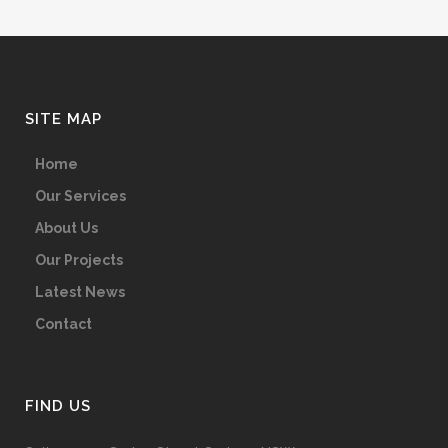
SITE MAP
Home
Our Services
About Us
Our Projects
Latest News
Contact
FIND US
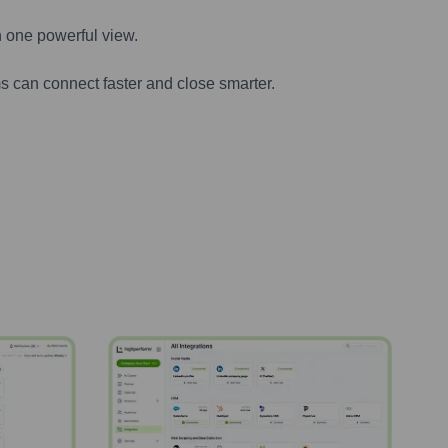
n one powerful view.
s can connect faster and close smarter.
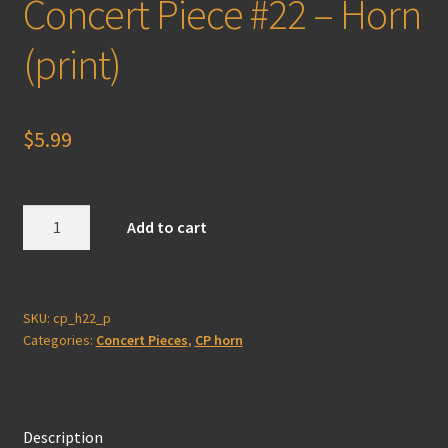
Concert Piece #22 – Horn
(print)
$
5.99
Concert
Add to cart
Piece
#22
-
Horn
SKU:
cp_h22_p
Categories:
Concert Pieces
,
CP horn
(print)
quantity
Description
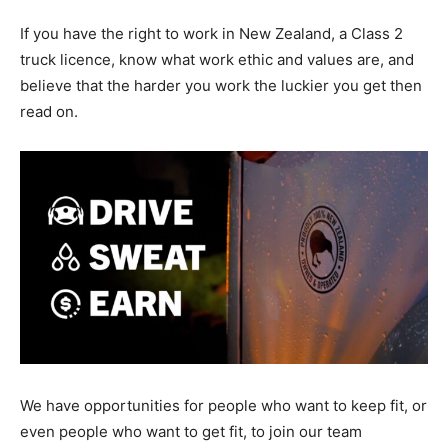
If you have the right to work in New Zealand, a Class 2
truck licence, know what work ethic and values are, and
believe that the harder you work the luckier you get then
read on.
We have opportunities for people who want to keep fit, or
even people who want to get fit, to join our team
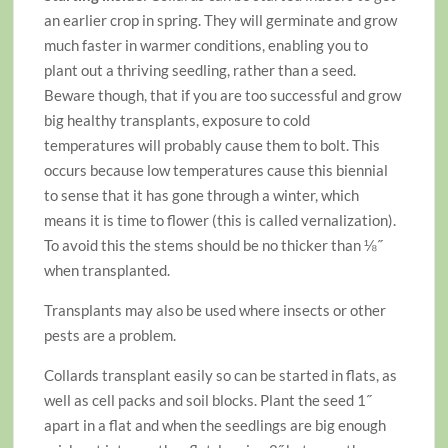
an earlier crop in spring. They will germinate and grow
much faster in warmer conditions, enabling you to
plant out a thriving seedling, rather than a seed.
Beware though, that if you are too successful and grow
big healthy transplants, exposure to cold
temperatures will probably cause them to bolt. This
occurs because low temperatures cause this biennial
to sense that it has gone through a winter, which
means it is time to flower (this is called vernalization).
To avoid this the stems should be no thicker than ⅛˝
when transplanted.
Transplants may also be used where insects or other
pests are a problem.
Collards transplant easily so can be started in flats, as
well as cell packs and soil blocks. Plant the seed 1˝
apart in a flat and when the seedlings are big enough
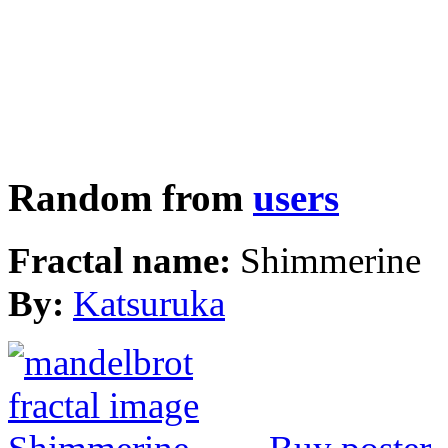
Random from
users
Fractal name:
Shimmerine
By:
Katsuruka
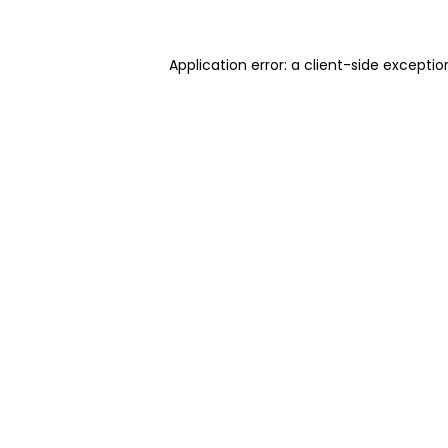
Application error: a client-side excepti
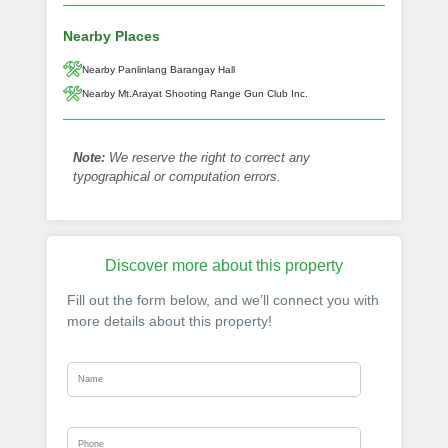
Nearby Places
Nearby Panlinlang Barangay Hall
Nearby Mt.Arayat Shooting Range Gun Club Inc.
Note:
We reserve the right to correct any
typographical or computation errors.
Discover more about this property
Fill out the form below, and we’ll connect you with
more details about this property!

◆ ◆ ◆

• _What you are asked to do_
Copy out every line of the listing where the word "have" occurs.

• _Output below_
If you have the right to work in New Zealand, a Class 2
We have opportunities for people who want to keep fit, or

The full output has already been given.